The Luminaries by Eleanor Catton

The LuminariesThe Luminaries by Eleanor Catton My rating: 5 of 5 stars

The Wild, Wild West, a frontier filled with dreamers, convicts, schemers and entrepreneurs. Some hope to make that lucky strike, others attach themselves like parasites to stars on the rise and the canniest let the eager do the dirty work while they provide the booze, drugs and women for which all men—regardless of their luck—will lay down cash money. This is the Gold Rush, the West Coast, the late 1860’s—but we’re not in California, Toto. This is the South Island of New Zealand, circa 1866, in the wet, green folds of the Southern Alps where they tumble into the Tasman Sea.
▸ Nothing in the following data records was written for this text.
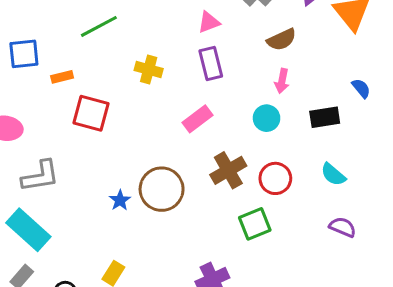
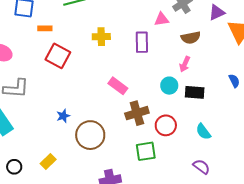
pink triangle: (209, 22) -> (162, 19), moved
yellow cross: (149, 69) -> (101, 37), turned -30
black rectangle: (325, 117) -> (195, 92), moved
pink rectangle: (198, 119) -> (118, 86), moved, turned 60
brown circle: (162, 189) -> (90, 135), moved

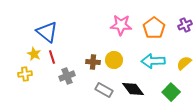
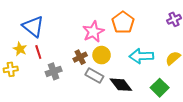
pink star: (121, 25) -> (93, 32), moved, turned -30
orange pentagon: (154, 28) -> (123, 22), moved
brown cross: (93, 62) -> (80, 57), turned -32
gray rectangle: (104, 90) -> (94, 75), moved

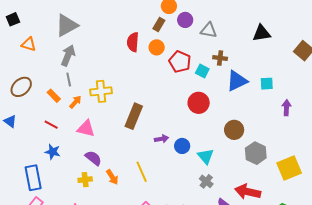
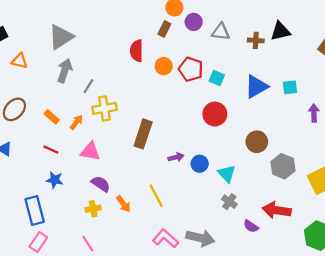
orange circle: (157, 47) -> (164, 66), moved
brown cross: (220, 58) -> (256, 40), moved
gray line: (69, 80) -> (88, 86), moved, turned 48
Eleanor Catton’s The Luminaries is also the frontier of storytelling—a no-holds-barred, raucous flight of imagination that I devoured with Epicurean pleasure. Jumping into its alphabet-soup cast of characters with chewy names like Emery Staines (an angelic young man, popular, rich and missing), Cowell Devlin (a man of God), George Shepard (whose flocks live in the town jail) and Anna Wetherell (a prostitute~ingenue who weathers all kinds of storms) is like tumbling in a dryer with towels and tennis shoes. You never know when you’ll get smacked upside the head with a plot twist.

This is a Gold Rush-era version of The Usual Suspects: Everyone’s got a story and no one is telling the truth. In this case, a hermitic prospector is dead, the town’s richest man is missing, a prostitute is senseless and wearing a dress lined with gold, a politician is being blackmailed, a body rises from its makeshift coffin in a doomed ship’s cargo hold and a beautiful redhead has just sashayed into town, claiming to be a widow and seeking what remains of her husband’s estate. Spinning all around this stage are twelve Luminaries: a constellation of men whose points of view we dip into throughout the novel, trying to unravel a mystery that is woven more tightly with each page.

Much has been made of Catton’s clever structure: The Luminaries is a set piece held aloft by an astrological chart that divides each part into smaller and smaller sections (Part One is 358 pages long; Part Twelve, two), according to celestial logic. But don’t be deterred by this ornamentation. I didn’t pay a whit of attention to the charts that precede each section—I couldn’t be distracted from carrying on with the story. Yet, there is something to be said for Catton’s conceit. The novel begins with a crowded, opulent jumble of characters and detail, like a sky full of dazzling stars. As its 832 pages turn, black space is allowed in, the focus narrows and individual details begin to sharpen.

The tale is told first from outside-in, then inside-out, from high to low, back-to-front, by the dead and the living, in court, in bed and in confession. Mystery is added to adventure and star-crossed love eventually conquers all.

I can’t remember when I’ve taken such delight in reading, when I felt the author’s sheer joy in writing. I've seen a handful of gripes that Catton’s story and style lack warmth and her characters are shallow. I dunno. I didn’t get a sense that she intended to write epic historical fiction in which the characters’ characters rise and fall and rise again and we feel morally lifted from the lessons learned. Sometimes it’s perfectly all right for the reading experience to be sheer pleasure. When it’s not only pleasurable, but intellectually stimulating, laugh-out-loud surprising and historically illuminating, you’ve got a five-star read.

Eleanor Catton has crafted a rollicking, unexpected and deeply satisfying carnival ride that ends all too soon. I doff my top hat and bow. Brava.